I believe this corrupt beginning has led me to have strange ideas about sex. Whenever I fantasize it's always very violent. I'm always being tied up and gang raped. But when it comes down to actually having sex with my husband I avoid it and therefore, we don't have too much sex. 

Does anyone else have this kind of issue?


----------



## SomedayDig (Jul 17, 2012)

I would ask, and this is probably something you've answered before, but how much does your husband know? I mean, how much does he REALLY know?

Abandonment issues I totally understand. I haven't seen my biological sperm donor father since I was 3...I'll be 45 in a couple weeks. I was never stalked or whatnot, just abandoned.

I was also sexually abused by a female babysitter from the age of 8 until 11. It totally warped my sense of sexuality and what it was really about. It wasn't until I was in my mid 20's that I was able to talk to a therapist about my "issues" and that's when I realized the truth of my abuse. See, as a young boy everyone kind of envied me. I was taught to believe she was my girlfriend!! When this came totally out in the open I struggled for a good year with pain and even guilt. My fantasies of a woman "taking care of me" were probably the biggest guilt trip I had going.

Yes, I still have odd fantasies, so you know what I did? I told my wife about them. ALL of them. She shared hers as well. Opening up that line of communication has done wonders for our sex life. We're doing stuff that neither of us ever imagined (no swapping!!!!) and it is goooooood stuff!

Ever thought of your husband bonding you and dominating you? I mean, you're married to him. There should be no taboo between you.


----------



## Loyal Lover (Jan 30, 2013)

Err... I have something somewhat similar. But not ready to talk about it openly. Even somehow anonymously. I command you for making this thread though... I hope I can chime in later.

I will, however, keep my eyes peeled to this thread. @[email protected]

And I am very sorry to hear about your awful experiences and the lack of support from your mother.  I can also somewhat relate to the daddy issues and being sexually betrayed by someone you trusted- considered family.


----------



## Enchanted (Jan 2, 2013)

SomedayDig said:


> I would ask, and this is probably something you've answered before, but how much does your husband know? I mean, how much does he REALLY know?
> 
> Abandonment issues I totally understand. I haven't seen my biological sperm donor father since I was 3...I'll be 45 in a couple weeks. I was never stalked or whatnot, just abandoned.
> 
> ...


I am so sorry you were abused by your babysitter. That's a crime and that woman should be in prison forever.

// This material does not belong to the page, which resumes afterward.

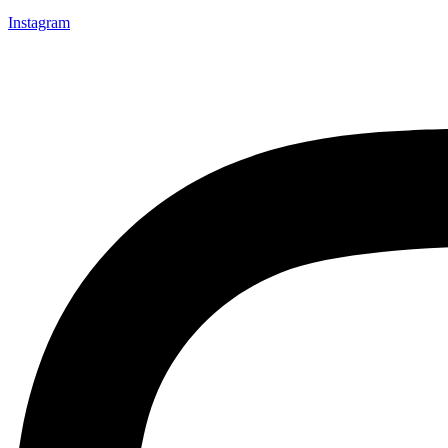
Instagram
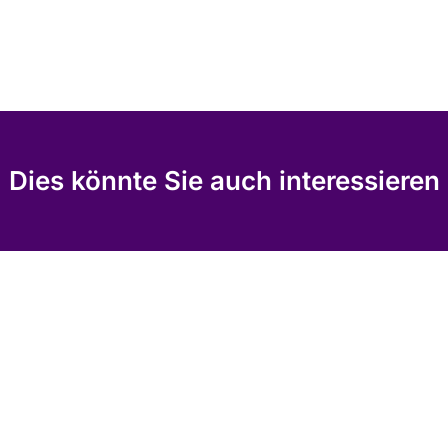
Dies könnte Sie auch interessieren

My husband knows about all of these things, my horrible father (who he met) my upstairs neighbor who attended our wedding and my uncle. He knows I crave being taken care of and he really does take care of me. I've tried introducing him to psychological BDSM. I don't like being hit. But I do like restrain, extreme dirty talk and being dominated in bed. He has a low sex drive so none of these things come natural to him. He's tried supplements that do get him hard but he doesn't have the sex drive to want to rip my clothes off and dominate, so the sex is really passive and I try to avoid it. I get more satisfaction with my fantasies and my vibrator. Sometimes I can have four hours of continuous organisms.


----------



## Enchanted (Jan 2, 2013)

Loyal Lover said:


> Err... I have something somewhat similar. But not ready to talk about it openly. Even somehow anonymously. I command you for making this thread though... I hope I can chime in later.
> 
> I will, however, keep my eyes peeled to this thread. @[email protected]
> 
> And I am very sorry to hear about your awful experiences and the lack of support from your mother.  I can also somewhat relate to the daddy issues and being sexually betrayed by someone you trusted- considered family.


I'm sorry you had a bad experience as well. When and if you feel ready, you can share. I'd like to hear but not until you feel comfortable.


----------



## PHTlump (Jun 2, 2010)

I don't know that your childhood abuse has caused your rape fantasies. Most women have rape fantasies. And most women who do fantasize view them as either completely erotic, or at least partially erotic and partially aversive.


----------



## CallaLily (Jan 13, 2011)

Have you talked to a sex therapist? They might can better help you with where rape fantasies come from. I have never had that fantasy.


----------



## Enchanted (Jan 2, 2013)

CallaLily said:


> Have you talked to a sex therapist? They might can better help you with where rape fantasies come from. I have never had that fantasy.


No. I haven't spoke to a therapist regarding the fantasies. I do know that most women have rape fantasies but I think my childhood has to do with mine or at least contribute to some of the problem.


----------



## SomedayDig (Jul 17, 2012)

Let me preface this by saying I am anti-pharmaceutical due to all the crap that's peddled on television and get's people in the mindset to self-diagnose themselves. That said, have you gone the route of having him tested for low testosterone? I'm not doctor or anything, but that just seems to be what I'm reading from your story. 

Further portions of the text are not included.